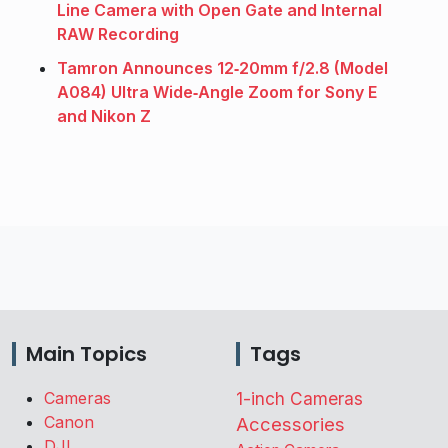
Line Camera with Open Gate and Internal
RAW Recording
Tamron Announces 12‑20mm f/2.8 (Model
A084) Ultra Wide‑Angle Zoom for Sony E
and Nikon Z
Main Topics
Tags
Cameras
1-inch Cameras
Canon
Accessories
DJI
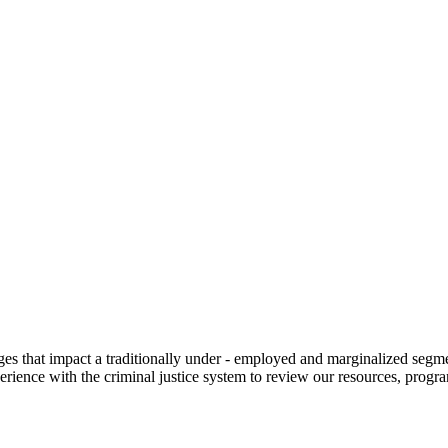
 that impact a traditionally under - employed and marginalized segment
erience with the criminal justice system to review our resources, progr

----------------------------------------

■ REQUIREMENT
Find the word "with" in the records. Copy every line it appears in.

■ OUTPUT BELOW
Line Camera with Open Gate and Internal
erience with the criminal justice system to review our resources, progr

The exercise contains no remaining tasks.